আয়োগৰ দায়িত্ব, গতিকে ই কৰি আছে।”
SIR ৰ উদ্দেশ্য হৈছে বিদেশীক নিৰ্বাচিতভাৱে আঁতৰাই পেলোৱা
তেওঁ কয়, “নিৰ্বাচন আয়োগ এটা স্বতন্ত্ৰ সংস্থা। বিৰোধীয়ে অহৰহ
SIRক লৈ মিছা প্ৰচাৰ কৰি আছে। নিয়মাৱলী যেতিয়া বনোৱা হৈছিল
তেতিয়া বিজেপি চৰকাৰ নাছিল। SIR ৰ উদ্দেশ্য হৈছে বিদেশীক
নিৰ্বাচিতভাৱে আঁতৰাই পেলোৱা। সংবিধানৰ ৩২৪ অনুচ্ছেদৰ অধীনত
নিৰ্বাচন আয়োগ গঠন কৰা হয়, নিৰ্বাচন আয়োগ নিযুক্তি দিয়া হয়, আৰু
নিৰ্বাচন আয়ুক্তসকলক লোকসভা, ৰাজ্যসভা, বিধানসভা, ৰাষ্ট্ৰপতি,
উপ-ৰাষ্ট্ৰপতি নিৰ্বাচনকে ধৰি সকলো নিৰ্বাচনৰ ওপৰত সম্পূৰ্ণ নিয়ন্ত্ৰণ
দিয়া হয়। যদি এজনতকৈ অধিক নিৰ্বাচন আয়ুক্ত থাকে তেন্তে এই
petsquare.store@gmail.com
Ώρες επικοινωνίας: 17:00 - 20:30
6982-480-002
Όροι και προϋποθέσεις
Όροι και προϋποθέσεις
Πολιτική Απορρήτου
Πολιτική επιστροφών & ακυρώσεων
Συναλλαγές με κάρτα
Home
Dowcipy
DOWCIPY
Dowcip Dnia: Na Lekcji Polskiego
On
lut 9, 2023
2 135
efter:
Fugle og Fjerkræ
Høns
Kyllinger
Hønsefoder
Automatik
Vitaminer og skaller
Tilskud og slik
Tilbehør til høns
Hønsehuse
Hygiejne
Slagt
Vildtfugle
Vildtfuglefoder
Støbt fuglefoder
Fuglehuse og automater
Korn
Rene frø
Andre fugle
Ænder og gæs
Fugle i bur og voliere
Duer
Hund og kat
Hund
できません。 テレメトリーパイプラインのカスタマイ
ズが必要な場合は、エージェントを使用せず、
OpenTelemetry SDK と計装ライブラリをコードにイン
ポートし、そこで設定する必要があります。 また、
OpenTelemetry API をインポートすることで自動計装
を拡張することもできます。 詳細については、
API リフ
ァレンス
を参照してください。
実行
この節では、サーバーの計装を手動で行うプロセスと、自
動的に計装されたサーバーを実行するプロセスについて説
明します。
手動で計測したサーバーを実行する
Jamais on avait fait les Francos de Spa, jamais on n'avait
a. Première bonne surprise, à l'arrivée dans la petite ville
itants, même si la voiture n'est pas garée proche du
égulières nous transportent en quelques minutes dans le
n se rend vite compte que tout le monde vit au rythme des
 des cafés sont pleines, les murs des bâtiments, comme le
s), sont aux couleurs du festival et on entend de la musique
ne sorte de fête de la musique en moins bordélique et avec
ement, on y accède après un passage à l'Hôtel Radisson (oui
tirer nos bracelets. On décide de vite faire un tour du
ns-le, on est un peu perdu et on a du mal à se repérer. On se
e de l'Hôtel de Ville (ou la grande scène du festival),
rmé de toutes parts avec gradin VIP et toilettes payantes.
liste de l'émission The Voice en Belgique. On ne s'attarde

::::::

* **Task objective**:
Transcribe exactly the line containing "lut 9, 2023" along with all later lines of the material, through its last line. Add nothing.

* **Response to this task**:
lut 9, 2023
2 135
efter:
Fugle og Fjerkræ
Høns
Kyllinger
Hønsefoder
Automatik
Vitaminer og skaller
Tilskud og slik
Tilbehør til høns
Hønsehuse
Hygiejne
Slagt
Vildtfugle
Vildtfuglefoder
Støbt fuglefoder
Fuglehuse og automater
Korn
Rene frø
Andre fugle
Ænder og gæs
Fugle i bur og voliere
Duer
Hund og kat
Hund
できません。 テレメトリーパイプラインのカスタマイ
ズが必要な場合は、エージェントを使用せず、
OpenTelemetry SDK と計装ライブラリをコードにイン
ポートし、そこで設定する必要があります。 また、
OpenTelemetry API をインポートすることで自動計装
を拡張することもできます。 詳細については、
API リフ
ァレンス
を参照してください。
実行
この節では、サーバーの計装を手動で行うプロセスと、自
動的に計装されたサーバーを実行するプロセスについて説
明します。
手動で計測したサーバーを実行する
Jamais on avait fait les Francos de Spa, jamais on n'avait
a. Première bonne surprise, à l'arrivée dans la petite ville
itants, même si la voiture n'est pas garée proche du
égulières nous transportent en quelques minutes dans le
n se rend vite compte que tout le monde vit au rythme des
 des cafés sont pleines, les murs des bâtiments, comme le
s), sont aux couleurs du festival et on entend de la musique
ne sorte de fête de la musique en moins bordélique et avec
ement, on y accède après un passage à l'Hôtel Radisson (oui
tirer nos bracelets. On décide de vite faire un tour du
ns-le, on est un peu perdu et on a du mal à se repérer. On se
e de l'Hôtel de Ville (ou la grande scène du festival),
rmé de toutes parts avec gradin VIP et toilettes payantes.
liste de l'émission The Voice en Belgique. On ne s'attarde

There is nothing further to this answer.